Pew Center for Arts & Heritage awards $10.2 million

The Pew Center for Arts & Heritage has announced forty-two grants totaling more than $10.2 million in support of artists and cultural organizations across the Philadelphia region.

The center awarded thirty grants totaling $9.3 million, including $1.5 million provided as unrestricted general operating support. In a shift from the center's usual funding approach, grants were awarded to foster a stable future for the arts sector and help organizations undertake critical adaptations to move forward from the effects of the COVID-19 pandemic. Recipients include the Barnes Foundation, which was awarded $480,000 to expand its online learning platform to produce and distribute arts education programs for pre-K-12 students and adults; Mural Arts Philadelphia, which will receive $438,000 to cultivate strategies for recruiting and sustaining long-term relationships with BIPOC artists; Eastern State Penitentiary Historic Site, which was awarded $360,000 to reimagine its business model and develop and promote programming aligned with its mission to interpret the United States' legacy of criminal justice reform; and the Mann Center for the Performing Arts, which will receive $479,556 to upgrade heating, ventilation, and air-filtration systems.

Through the Pew Fellowship program, the center awarded an additional $900,000 to twelve individuals artists working in music, visual art, dance, theater, film, and poetry. Fellows will receive unrestricted grants of $75,000 as well as professional advancement resources such as financial counseling and career-development workshops.
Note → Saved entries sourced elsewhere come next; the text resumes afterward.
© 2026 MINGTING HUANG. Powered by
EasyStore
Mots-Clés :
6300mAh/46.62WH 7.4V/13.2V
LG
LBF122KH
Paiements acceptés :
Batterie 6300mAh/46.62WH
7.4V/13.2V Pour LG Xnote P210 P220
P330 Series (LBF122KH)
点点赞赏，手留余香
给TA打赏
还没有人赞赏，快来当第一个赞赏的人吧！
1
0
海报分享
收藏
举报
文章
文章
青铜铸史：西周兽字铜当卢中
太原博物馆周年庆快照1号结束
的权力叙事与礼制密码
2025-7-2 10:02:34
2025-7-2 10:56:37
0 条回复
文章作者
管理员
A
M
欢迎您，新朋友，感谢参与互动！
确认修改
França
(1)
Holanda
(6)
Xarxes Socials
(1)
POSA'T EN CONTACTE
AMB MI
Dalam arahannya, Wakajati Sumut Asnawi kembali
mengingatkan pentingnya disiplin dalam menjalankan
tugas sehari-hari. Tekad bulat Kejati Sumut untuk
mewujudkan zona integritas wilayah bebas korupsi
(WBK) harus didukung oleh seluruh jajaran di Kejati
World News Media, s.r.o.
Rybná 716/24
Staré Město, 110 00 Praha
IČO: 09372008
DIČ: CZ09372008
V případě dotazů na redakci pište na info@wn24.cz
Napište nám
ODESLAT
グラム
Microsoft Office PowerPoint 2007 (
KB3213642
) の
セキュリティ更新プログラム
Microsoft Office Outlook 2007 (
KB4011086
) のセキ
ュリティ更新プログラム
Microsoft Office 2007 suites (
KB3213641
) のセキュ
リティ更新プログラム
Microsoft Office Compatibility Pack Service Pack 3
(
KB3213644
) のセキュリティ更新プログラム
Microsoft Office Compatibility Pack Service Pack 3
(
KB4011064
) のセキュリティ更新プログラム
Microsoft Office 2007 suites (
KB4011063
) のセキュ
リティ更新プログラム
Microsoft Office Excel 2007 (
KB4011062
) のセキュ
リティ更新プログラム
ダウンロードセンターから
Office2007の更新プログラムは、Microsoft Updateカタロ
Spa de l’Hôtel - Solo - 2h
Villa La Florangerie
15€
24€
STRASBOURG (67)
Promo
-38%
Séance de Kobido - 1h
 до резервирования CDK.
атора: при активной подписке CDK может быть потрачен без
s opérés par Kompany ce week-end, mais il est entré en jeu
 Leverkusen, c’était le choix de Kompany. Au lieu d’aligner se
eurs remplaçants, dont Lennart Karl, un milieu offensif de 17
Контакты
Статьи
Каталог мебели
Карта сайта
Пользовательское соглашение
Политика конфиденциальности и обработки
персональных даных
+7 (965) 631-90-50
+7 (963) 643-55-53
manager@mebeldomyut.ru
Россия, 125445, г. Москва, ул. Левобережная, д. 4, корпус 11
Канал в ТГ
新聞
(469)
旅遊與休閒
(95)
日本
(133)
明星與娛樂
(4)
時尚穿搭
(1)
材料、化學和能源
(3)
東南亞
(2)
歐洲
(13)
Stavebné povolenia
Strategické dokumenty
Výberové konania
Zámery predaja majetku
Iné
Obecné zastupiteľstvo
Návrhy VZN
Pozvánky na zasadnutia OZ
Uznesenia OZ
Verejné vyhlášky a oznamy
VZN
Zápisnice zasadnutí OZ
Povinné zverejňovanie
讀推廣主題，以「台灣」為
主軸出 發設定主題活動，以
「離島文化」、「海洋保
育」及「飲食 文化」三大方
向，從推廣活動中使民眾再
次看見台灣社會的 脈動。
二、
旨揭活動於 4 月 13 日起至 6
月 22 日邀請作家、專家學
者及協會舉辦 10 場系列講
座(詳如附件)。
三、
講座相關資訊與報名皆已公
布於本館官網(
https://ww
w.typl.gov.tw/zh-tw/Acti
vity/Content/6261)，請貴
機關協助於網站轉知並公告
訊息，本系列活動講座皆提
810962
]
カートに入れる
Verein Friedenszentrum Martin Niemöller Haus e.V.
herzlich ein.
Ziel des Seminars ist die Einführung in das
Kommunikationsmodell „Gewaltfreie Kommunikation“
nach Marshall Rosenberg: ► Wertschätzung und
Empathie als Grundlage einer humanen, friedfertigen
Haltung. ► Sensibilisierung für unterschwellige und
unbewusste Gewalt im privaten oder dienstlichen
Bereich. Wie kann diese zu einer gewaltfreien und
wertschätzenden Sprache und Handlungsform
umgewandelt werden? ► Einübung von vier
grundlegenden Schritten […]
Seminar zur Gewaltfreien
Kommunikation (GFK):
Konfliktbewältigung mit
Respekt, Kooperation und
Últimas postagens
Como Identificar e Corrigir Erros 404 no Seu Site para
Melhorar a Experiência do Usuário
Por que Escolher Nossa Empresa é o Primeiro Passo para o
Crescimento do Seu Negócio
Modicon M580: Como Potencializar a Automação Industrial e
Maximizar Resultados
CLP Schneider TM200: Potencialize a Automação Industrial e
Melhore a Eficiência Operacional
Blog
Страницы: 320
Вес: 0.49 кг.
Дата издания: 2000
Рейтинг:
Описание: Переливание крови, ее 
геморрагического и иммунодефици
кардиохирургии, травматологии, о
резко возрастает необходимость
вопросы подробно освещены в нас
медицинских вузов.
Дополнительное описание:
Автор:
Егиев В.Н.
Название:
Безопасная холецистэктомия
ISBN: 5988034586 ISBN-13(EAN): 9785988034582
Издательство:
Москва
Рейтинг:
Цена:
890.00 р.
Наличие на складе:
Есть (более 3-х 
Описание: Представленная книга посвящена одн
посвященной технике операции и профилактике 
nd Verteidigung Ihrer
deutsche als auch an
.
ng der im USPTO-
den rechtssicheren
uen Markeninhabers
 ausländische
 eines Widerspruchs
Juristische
This year's fellows include Emily Bate, a composer and vocalist whose work focuses on collective singing and blends elements of theater, performance art, and choral and experimental music; Rich Medina, whose practice as a DJ, storyteller, and educator seeks to amplify Black culture and musical traditions; and Didier William, a visual artist whose paintings and prints feature intricate patterns and ornamentation and draw from his Afro-Caribbean lineage, personal narrative, and mythology.

"Throughout this difficult period, Philadelphia’s cultural community has demonstrated great resilience and creativity, pivoting to provide essential platforms for artistic expression, understanding, and connection even during a pandemic," said Pew Center executive director Paula Marincola. "Artists and organizations have not only persevered in delivering their work to the public but are emerging from this period with new perspectives on how the arts can become more sustainable and relevant and play a key role in the resurgence of our region’s civic and economic vitality. These new grants support crucial work toward post-COVID recovery."